Uno dei maestri della filosofia italiana legge Dante. Il libro raccoglie tre saggi su tre luoghi esemplari delle tre Cantiche della Commedia, e si chiude con una riflessione di rara profondità sulla tecnica poetica del “Paradiso”. Carlo Sini mostra in queste pagine come in Dante si vada costruendo un inedito, circolare rimando tra il mondo degli affetti privati, il destino politico di Firenze e dell’impero, l’affresco generale della storia umana e della salvezza che la attende. Assistiamo così alla fondazione di una nuova identità – psicologica, etica, politica – dell’Occidente. Un’identità che vediamo oggi attraversare profondissime trasformazioni, non prive di una enigmatica fedeltà a quanto Dante vide e cantò nel suo capolavoro.

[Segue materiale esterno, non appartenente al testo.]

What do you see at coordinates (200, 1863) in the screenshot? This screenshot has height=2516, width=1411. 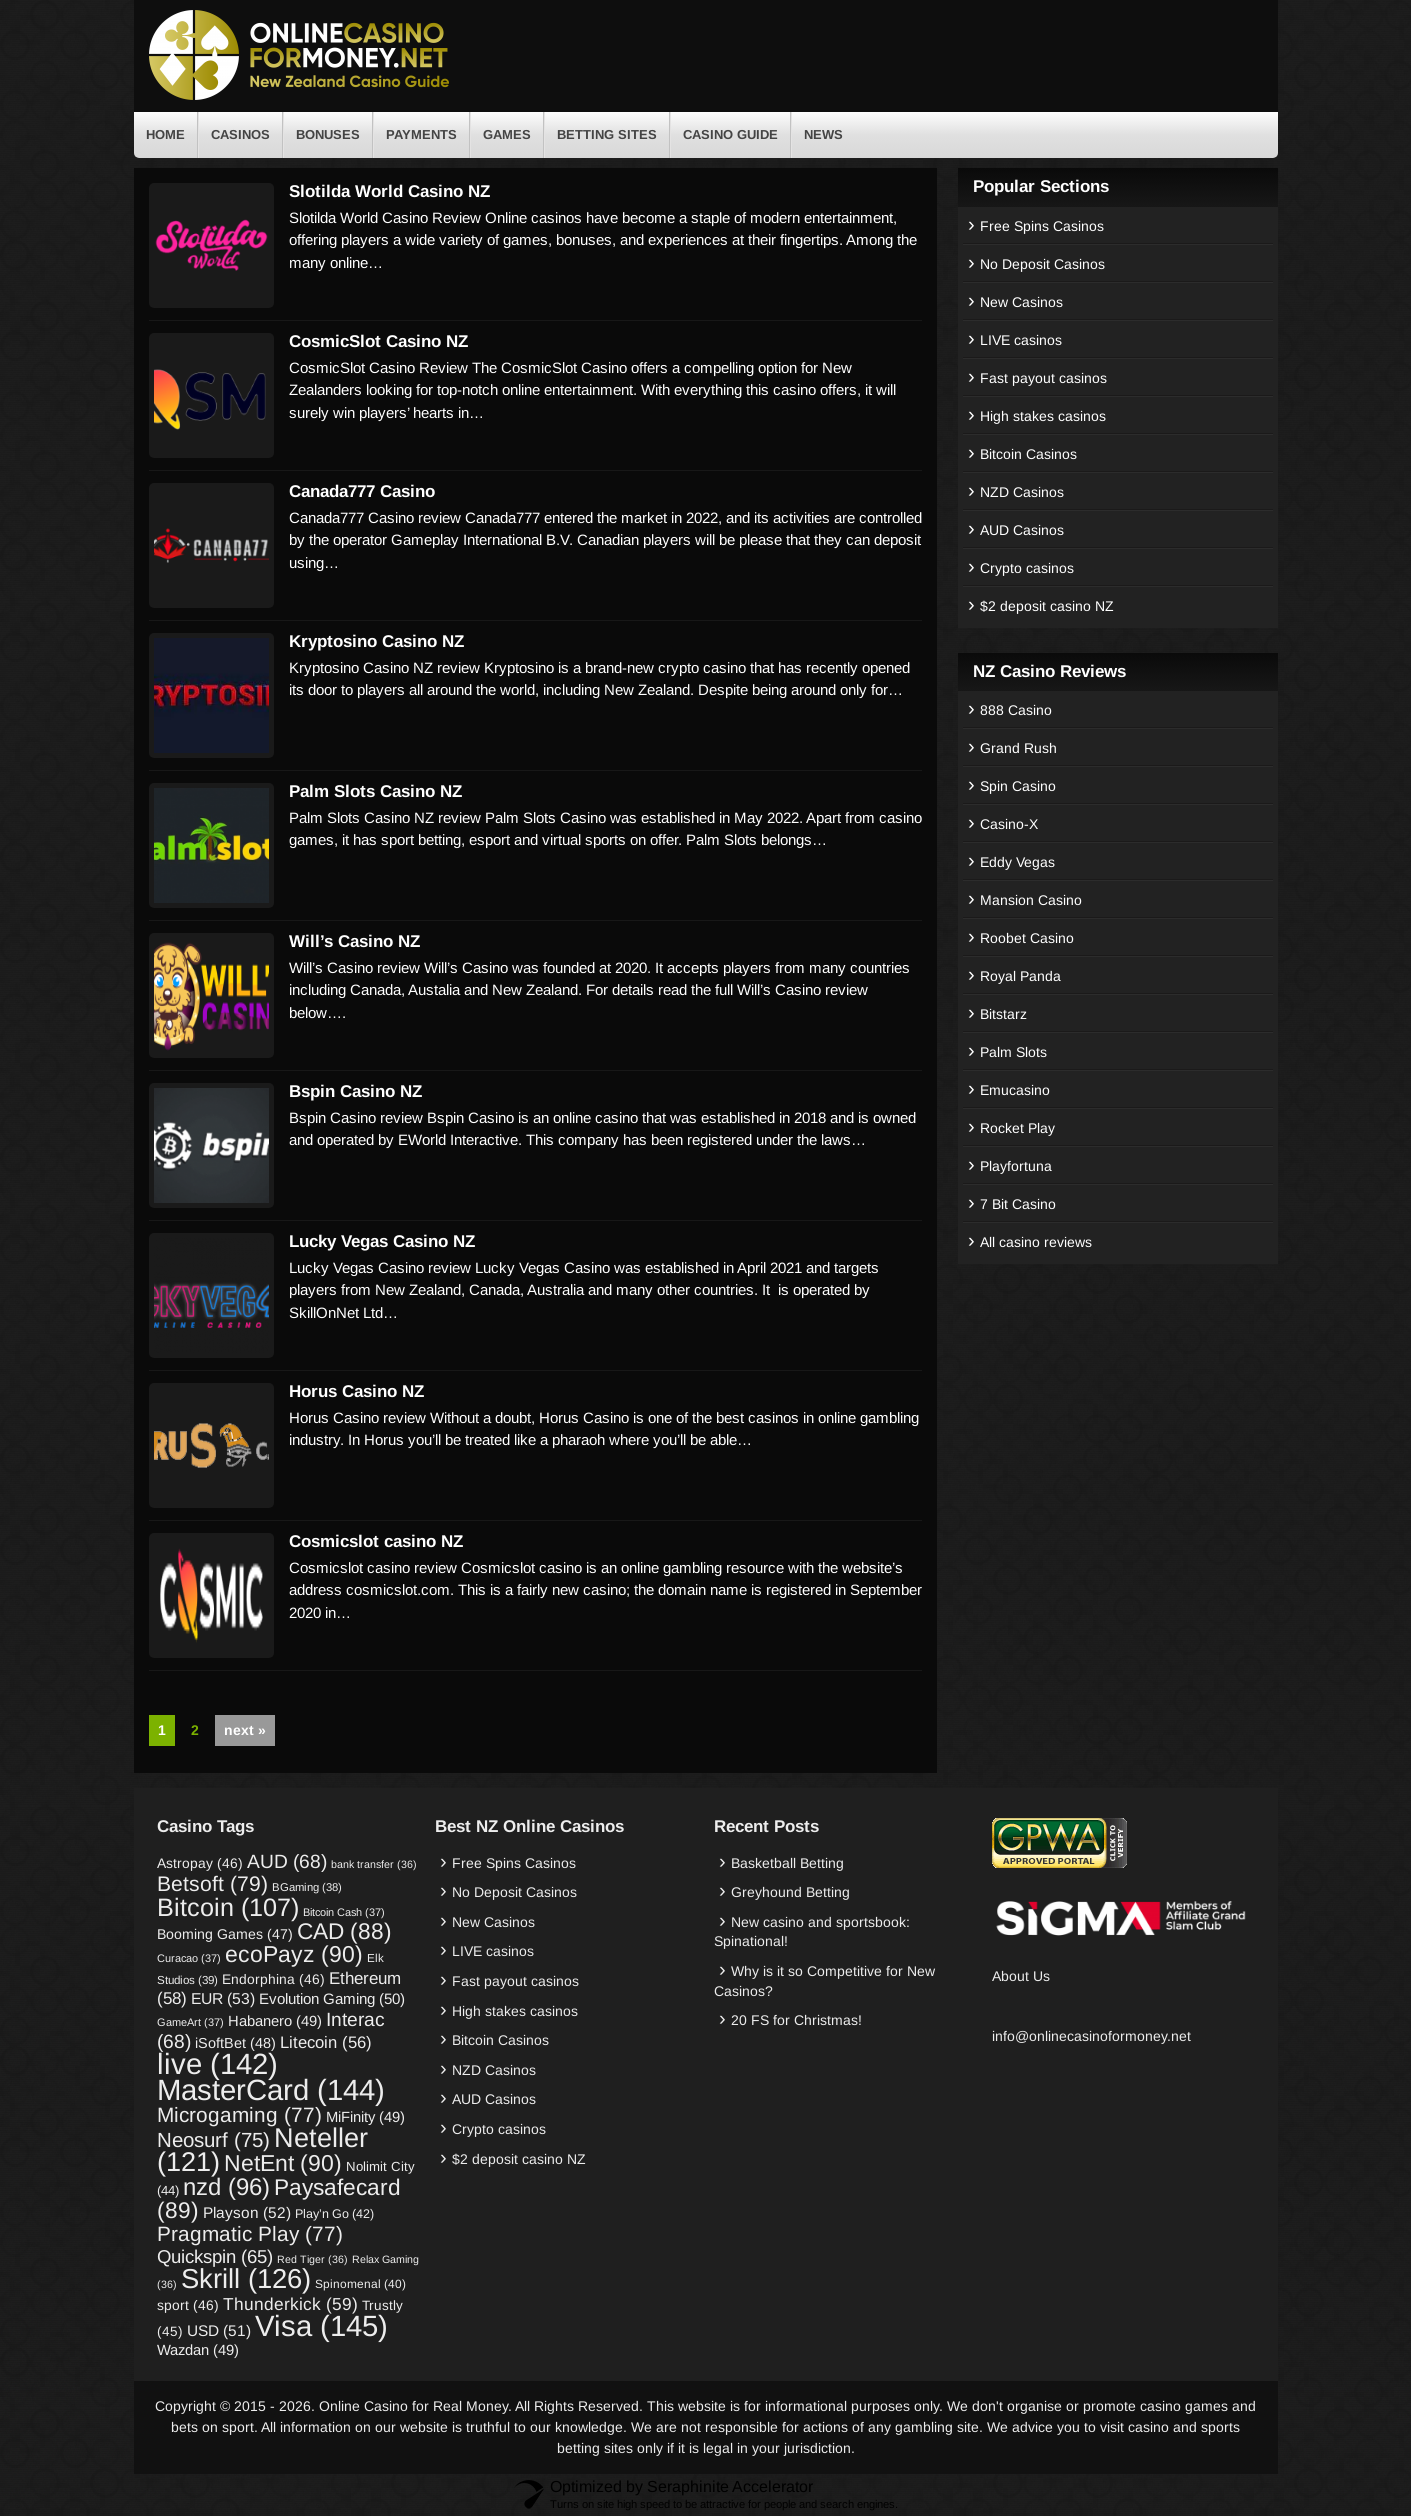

La parola poetica del Paradiso
Come intendere la parola poetica del Paradiso è una questione antica. Non ho bisogno di ricordare quante e quanto diverse, o contrastanti, posizioni critiche si sono succedute in proposito. Se stiamo a una tesi ancora oggi diffusa, l’Inferno sarebbe la cantica più poeticamente riuscita; il Purgatorio la seguirebbe da vicino; il Paradiso invece mostrerebbe una generale diminuzione della forza poetica. Qui l’elemento dottrinario, la filosofia e la teologia con le loro componenti politiche e morali, occuperebbero uno spazio sempre più rilevante, a detrimento della pura ispirazione ed espressione poetiche. Da tempo questa tesi è stata validamente contestata. Vorrei addurre a mia volta ulteriori argomenti critici per avvalorare un diverso giudizio, soprattutto suggerendo un lettura che tenga conto di un generale mutamento di prospettiva, ispirato a quel suono dell’invisibile di cui qui si tenterà di far questione.